Questa architettura della pena appartiene al rituale di degradazione dell’imputato, come osservato purtroppo ancora in tempi più recenti in una vistosa vicenda milanese (Fele-Giglioli- Cavicchioli, Rituali de degradazione: anatomia del processo Cusani, Il mulino,1997), rientra nella cerimonia collettiva in cui si assegna lo stigma, esclude la finalità di reinserimento, assolutizza il carcere come luogo di custodia per annientare i nemici della società. Oggi si può affermare serenamente che l’efficacia deterrente di quei processi internazionali è stata nulla, non sono diminuite le atrocità e i crimini, sono state avviate numerose guerre come quella di aggressione da cui siamo partiti. E analogamente si può affermare che il processo di Norimberga ha dato il via a un modo di regolare le pendenze che ha avuto un’enorme valenza simbolica. Del resto essere uccisi in guerra è normale, talora persino onorevole, ma essere giustiziati dopo un processo dal nemico vincitore è una sconfitta senza eguali, irrimediabile, degradante.

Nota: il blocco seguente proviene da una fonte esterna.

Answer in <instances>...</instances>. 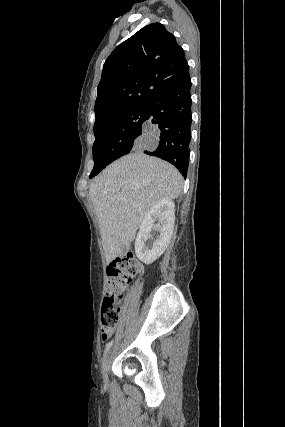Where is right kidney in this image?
I'll return each mask as SVG.
<instances>
[{
	"instance_id": "ca27d5eb",
	"label": "right kidney",
	"mask_w": 285,
	"mask_h": 427,
	"mask_svg": "<svg viewBox=\"0 0 285 427\" xmlns=\"http://www.w3.org/2000/svg\"><path fill=\"white\" fill-rule=\"evenodd\" d=\"M155 221L160 235L153 245L146 244ZM175 223V204L169 198L156 202L144 216L135 240V253L140 261L151 264L158 259L170 243Z\"/></svg>"
}]
</instances>
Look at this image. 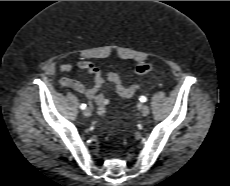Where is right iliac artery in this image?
I'll list each match as a JSON object with an SVG mask.
<instances>
[{"instance_id":"obj_1","label":"right iliac artery","mask_w":230,"mask_h":186,"mask_svg":"<svg viewBox=\"0 0 230 186\" xmlns=\"http://www.w3.org/2000/svg\"><path fill=\"white\" fill-rule=\"evenodd\" d=\"M80 108L83 110V109H85L86 108V104H81L80 105Z\"/></svg>"}]
</instances>
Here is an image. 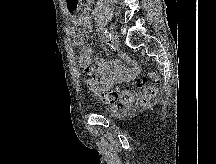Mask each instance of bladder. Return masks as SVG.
<instances>
[{
    "label": "bladder",
    "mask_w": 216,
    "mask_h": 164,
    "mask_svg": "<svg viewBox=\"0 0 216 164\" xmlns=\"http://www.w3.org/2000/svg\"><path fill=\"white\" fill-rule=\"evenodd\" d=\"M128 110H129L128 106H122V107H118L116 109H111L109 112V116L111 118H119V117L127 114Z\"/></svg>",
    "instance_id": "bladder-1"
}]
</instances>
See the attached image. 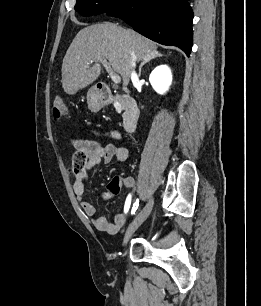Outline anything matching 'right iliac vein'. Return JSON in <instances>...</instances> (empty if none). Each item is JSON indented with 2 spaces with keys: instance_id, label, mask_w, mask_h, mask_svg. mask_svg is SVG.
<instances>
[{
  "instance_id": "obj_1",
  "label": "right iliac vein",
  "mask_w": 261,
  "mask_h": 306,
  "mask_svg": "<svg viewBox=\"0 0 261 306\" xmlns=\"http://www.w3.org/2000/svg\"><path fill=\"white\" fill-rule=\"evenodd\" d=\"M153 199H150L145 207L136 215L132 223L129 225L128 229L126 230L124 239H123V246H125L134 232L141 226V224L147 219L149 216L152 207H153Z\"/></svg>"
}]
</instances>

Come è stato osservato, la guerra è uccidere il nemico, non condannare il vinto perché ha perso facendo trionfare l’arcaico “Guai ai vinti”. (Portinaro, introduzione a Demandt, Processare il nemico, Einaudi 1997).

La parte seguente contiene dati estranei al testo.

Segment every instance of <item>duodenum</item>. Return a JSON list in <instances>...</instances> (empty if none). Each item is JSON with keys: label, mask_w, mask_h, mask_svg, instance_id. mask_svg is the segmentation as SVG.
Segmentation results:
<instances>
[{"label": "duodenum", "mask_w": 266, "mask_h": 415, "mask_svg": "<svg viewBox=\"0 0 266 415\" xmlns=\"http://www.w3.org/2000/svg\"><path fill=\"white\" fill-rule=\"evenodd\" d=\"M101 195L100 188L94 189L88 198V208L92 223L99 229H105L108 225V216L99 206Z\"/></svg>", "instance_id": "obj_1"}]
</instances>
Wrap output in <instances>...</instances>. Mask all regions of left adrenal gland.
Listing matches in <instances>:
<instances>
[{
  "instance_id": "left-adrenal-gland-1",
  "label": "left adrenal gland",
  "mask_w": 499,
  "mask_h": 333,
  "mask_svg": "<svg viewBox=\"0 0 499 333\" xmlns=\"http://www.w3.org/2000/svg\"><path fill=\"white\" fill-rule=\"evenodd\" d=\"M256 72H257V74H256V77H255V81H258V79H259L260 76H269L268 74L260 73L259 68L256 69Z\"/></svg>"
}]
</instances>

E allora come può essere affrontato questo spinoso viluppo di problemi? Norimberga è stato un precedente giuridico negativo che ha contagiato la giustizia penale successiva? Quel processo e quelli seguenti, comunque la si metta e nonostante le obiezioni e le critiche, furono rilevanti per riconfermare un sistema normativo impostato sui ‘diritti umani’, da tutelare come principio prioritario e imprescindibile. Nel contempo fare giustizia ha l’obiettivo di interrompere la sequenza della divisione, dell’odio, dello spargimento di sangue. Deve tentare di esorcizzare il conflitto con i mezzi giudiziari per proteggere uno spazio di imparzialità senza il quale è arduo superare il conflitto. Per questo i tribunali internazionali, conclusa la guerra e lasciata la spada, possono costituire un passo verso la pacificazione della memoria collettiva e l’inibizione della vendetta generalizzata. Il compito è più complicato quando la guerra è ancora in corso, come nel caso ucraino, e i processi assumono le sembianze di armi puntate contro l’avversario.

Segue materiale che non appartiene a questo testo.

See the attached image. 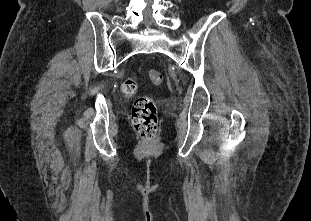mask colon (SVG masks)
I'll list each match as a JSON object with an SVG mask.
<instances>
[{
	"instance_id": "colon-1",
	"label": "colon",
	"mask_w": 311,
	"mask_h": 221,
	"mask_svg": "<svg viewBox=\"0 0 311 221\" xmlns=\"http://www.w3.org/2000/svg\"><path fill=\"white\" fill-rule=\"evenodd\" d=\"M139 70L125 78L121 84V91L125 97H132L138 90ZM154 85H161L163 76L159 71L149 72ZM132 123L134 129L143 137V141H156L157 130V105L150 96H140L136 98L132 107Z\"/></svg>"
}]
</instances>
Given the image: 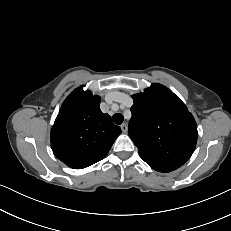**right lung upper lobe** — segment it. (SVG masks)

Accanto a questa soluzione, teorica e idealizzata se ne individua un’altra, percorribile e legittima, la “giustizia riparativa”. Essa fu elaborata e concretizzata nel Sud Africa di Nelson Mandela con le “Commissioni per la verità e la riconciliazione” e poi riprese in molti paesi tormentati dalla guerra civile. Si tratta di leggere il fenomeno criminoso in termini relazionali, con il reo che si attiva con forme di riparazione del danno provocato, entrano in campo le reciproche narrazioni in cui gli uni e gli altri si sono trovati contrapposti, offensori o vittime. Si abbandona la prospettiva compensatoria, per appoggiare un comportamento attivo del reo volto a costruire il futuro con la vittima. Il danno, in altri termini, non si ripara, ma è la base per sanare la lesione sociale inferta dal crimine. In questi anni si sono aperte fessure in questo senso nella legislazione, ispirate dalla Raccomandazione n. 19 del 1999 del Consiglio d’Europa e oggi validate dalla Legge Delega sul nuovo codice processuale, la cd Riforma Cartabia (Legge 134 del 2021, art 1, commi 18 e 20). Vedremo. Sui tempi non si formulano previsioni.